Until now, banks have occupied a privileged space. They have operated in a market that has handed them a monopoly over their customers’ data and discouraged competition and innovation. This is about to change as we are entering the era of open banking.
On 13 January 2018, the second Payment Services Directive (PSD2) became law across the European Union. As a result, non-banking entities such as tech and telecoms firms are now table to provide services traditionally associated with banks.
The directive will force banks to open up their customer data and payments infrastructure to third-party personal finance management apps or payment providers at the customer’s request. Data will be put back in the hands of the consumer and ignite an increased competition in the retail banking market.
Legislative change on this scale doesn’t happen in a vacuum. It’s smart and forward-thinking initiatives in the fintech sector that have made open banking possible. While PSD2 is the European Union’s initiative to create a legal framework for these developments, fintechs like Tink have been trailblazing in the spirit of open banking for years. In effect, the new directive is rather the seal of approval for the change that has been sweeping the retail banking sector.
Traditionally, banks have been set up for an ‘exclusive’ relationship with their customers. High barriers to switching have dis-incentivised customers from looking elsewhere. People wanting to move banks have had to ‘divorce’ their old bank to start afresh with their new provider. This model of bank-customer relationship is out of sync with reality. Most people today hold multiple bank accounts and financial products with several providers. Technology is now offering another option.

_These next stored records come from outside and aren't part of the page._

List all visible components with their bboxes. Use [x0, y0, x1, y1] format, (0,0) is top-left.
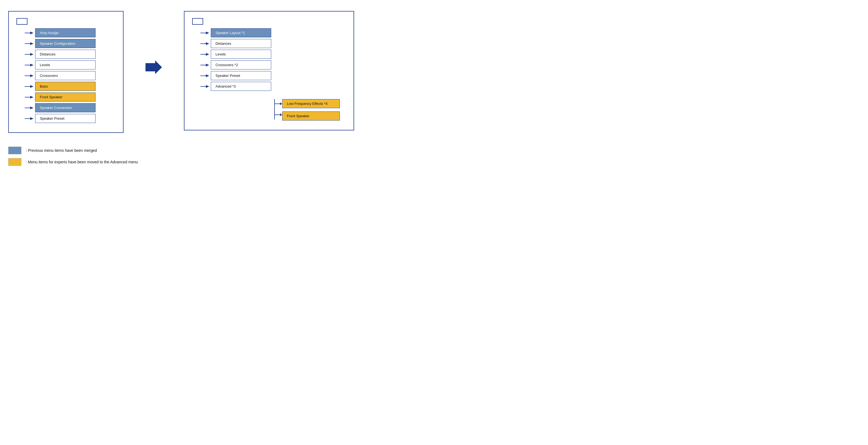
legend-text: : Menu items for experts have been moved…: [26, 160, 138, 164]
menu-item-distances: Distances: [35, 50, 96, 59]
svg-marker-9: [30, 74, 33, 77]
svg-marker-5: [30, 53, 33, 56]
legend-color-yellow: [8, 158, 22, 166]
list-item: Bass: [25, 82, 115, 91]
svg-marker-20: [206, 32, 209, 34]
legend-item: : Previous menu items have been merged: [8, 147, 860, 154]
svg-marker-17: [30, 117, 33, 120]
svg-marker-15: [30, 106, 33, 109]
list-item: Crossovers *2: [200, 60, 271, 69]
list-item: Levels: [200, 50, 271, 59]
arrow-connector: [25, 95, 33, 100]
arrow-connector: [25, 105, 33, 110]
list-item: Distances: [200, 39, 271, 48]
menu-item-speaker-preset: Speaker Preset: [211, 71, 271, 80]
list-item: Speaker Preset: [200, 71, 271, 80]
sub-items-container: Low Frequency Effects *4Front Speaker: [282, 99, 340, 122]
menu-item-amp-assign: Amp Assign: [35, 28, 96, 37]
arrow-connector: [25, 41, 33, 46]
arrow-connector: [200, 41, 209, 46]
arrow-connector: [200, 52, 209, 57]
left-tree: Amp Assign Speaker Configuration Distanc…: [25, 28, 115, 125]
menu-item-crossovers-2: Crossovers *2: [211, 60, 271, 69]
list-item: Speaker Connection: [25, 103, 115, 112]
svg-marker-13: [30, 96, 33, 99]
arrow-connector: [200, 30, 209, 35]
right-root-node: [192, 18, 203, 25]
diagrams-row: Amp Assign Speaker Configuration Distanc…: [8, 11, 860, 133]
menu-item-speaker-layout-1: Speaker Layout *1: [211, 28, 271, 37]
menu-item-front-speaker: Front Speaker: [35, 93, 96, 102]
menu-item-levels: Levels: [35, 60, 96, 69]
svg-marker-11: [30, 85, 33, 88]
sub-item-low-frequency-effects-4: Low Frequency Effects *4: [282, 99, 340, 108]
svg-marker-35: [280, 114, 282, 116]
arrow-connector: [200, 84, 209, 89]
legend-color-blue: [8, 147, 22, 154]
arrow-connector: [200, 73, 209, 78]
svg-marker-33: [280, 102, 282, 105]
menu-item-advanced-3: Advanced *3: [211, 82, 271, 91]
svg-marker-18: [146, 60, 162, 74]
menu-item-crossovers: Crossovers: [35, 71, 96, 80]
left-panel: Amp Assign Speaker Configuration Distanc…: [8, 11, 124, 133]
list-item: Speaker Preset: [25, 114, 115, 123]
sub-item-front-speaker: Front Speaker: [282, 112, 340, 121]
list-item: Distances: [25, 50, 115, 59]
right-panel: Speaker Layout *1 Distances Levels Cross…: [184, 11, 354, 130]
list-item: Crossovers: [25, 71, 115, 80]
list-item: Amp Assign: [25, 28, 115, 37]
arrow-connector: [25, 84, 33, 89]
legend-text: : Previous menu items have been merged: [26, 148, 97, 153]
menu-item-distances: Distances: [211, 39, 271, 48]
left-root-node: [17, 18, 27, 25]
svg-marker-24: [206, 53, 209, 56]
list-item: Front Speaker: [25, 93, 115, 102]
svg-marker-1: [30, 32, 33, 34]
menu-item-speaker-configuration: Speaker Configuration: [35, 39, 96, 48]
transition-arrow: [140, 60, 167, 74]
arrow-connector: [25, 30, 33, 35]
menu-item-bass: Bass: [35, 82, 96, 91]
legend: : Previous menu items have been merged: …: [8, 147, 860, 166]
arrow-connector: [200, 63, 209, 67]
menu-item-levels: Levels: [211, 50, 271, 59]
list-item: Levels: [25, 60, 115, 69]
arrow-connector: [25, 116, 33, 121]
svg-marker-26: [206, 64, 209, 66]
main-container: Amp Assign Speaker Configuration Distanc…: [8, 11, 860, 166]
menu-item-speaker-preset: Speaker Preset: [35, 114, 96, 123]
sub-connector-svg: [274, 99, 282, 119]
legend-item: : Menu items for experts have been moved…: [8, 158, 860, 166]
right-tree: Speaker Layout *1 Distances Levels Cross…: [200, 28, 271, 93]
menu-item-speaker-connection: Speaker Connection: [35, 103, 96, 112]
svg-marker-30: [206, 85, 209, 88]
list-item: Advanced *3: [200, 82, 271, 91]
list-item: Speaker Layout *1: [200, 28, 271, 37]
svg-marker-3: [30, 42, 33, 45]
svg-marker-7: [30, 64, 33, 66]
svg-marker-28: [206, 74, 209, 77]
svg-marker-22: [206, 42, 209, 45]
list-item: Speaker Configuration: [25, 39, 115, 48]
arrow-connector: [25, 52, 33, 57]
arrow-connector: [25, 73, 33, 78]
advanced-sub-container: Low Frequency Effects *4Front Speaker: [274, 99, 340, 122]
arrow-connector: [25, 63, 33, 67]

Technology already exists that allows people to on-board a new bank and bring their entire banking history with them, making it simple to view all of their finances in the same place and make smarter financial decisions. Using data analytics, these apps evaluate users’ habits, enabling them to make smarter financial decisions and nudge them towards the best bank products.
Big tech companies with strong consumer facing brands have been quick to take advantage of the opportunity opened up by fintechs. Giants like Apple, Facebook and Orange are now offering payments services. This is just the tip of the iceberg – the last few years has seen the rise of fintechs like Klarna, Mint, Monzo and Tink making a play on the territory traditionally held by banks.
This smorgasbord of consumer focused financial products is creating a new generation of platform agnostic consumers who don’t care whether they manage their money through their bank, their phone company or their social media. Instead, smartphones are becoming the main interface between people and their money. Today’s consumer expects their chosen provider to fit into their lifestyle, rather than the other way around.
Digitisation and the rise of price comparison services means today’s consumer is becoming more empowered to search for a better deal or more advanced service. And if the consumer’s banks doesn’t offer what they want, open banking will make it easier for them to find and switch to a bank that will.
Apps already exist that enable consumers to make payments, view all their accounts and products in one place and be offered actionable advice, data driven insights and product recommendations based on their habits and behaviours. Consumers can manage multiple accounts, transfer money and make payments. If they aren’t getting the best deal with their mortgage, the will be able to switch provider at the touch of a button. If they are missing out on a better savings rate, they can transfer accounts in an instant. All this, without leaving the app. These apps are rapidly growing in popularity and PSD2 will cement their position as the norm.
Looking further ahead, personal finance management will be done on autopilot. People will give their banking platform permission to switch them to the best product for their needs without having to make an active decision.
The role of banks will change. Forward looking ones can stay competitive and become the absolute winners by reshaping their services to offer their own personal finance management platforms which directs consumers to the best products for their needs and create a bond of trust between bank and customer. Those banks who fail to embrace the opportunity risk becoming little more than the pipes and could see their consumers go elsewhere.
The open banking revolution is unlikely to burn itself out any time soon. The banks who survive and thrive will be those who embrace the change and invest in the power to innovate through technology and collaboration with fintechs. Banks that resist will be left in the dust.
Early adopters will be the heroes. By investing in technology, banks will be able to offer a service that increases loyalty amongst existing consumers, and win over customers from competitors who crave a better way of managing their money. The revolution is happening - and the winners will be the banks that embrace it.
Open banking is bigger than PSD2 and its reach goes further than the EU. PSD2 might have set the clock ticking, but it’s the technology underpinning the legislation that’s driving the change. Smart banks should jump on the opportunities offered by technology, rather than waiting for legislation for to force their hand.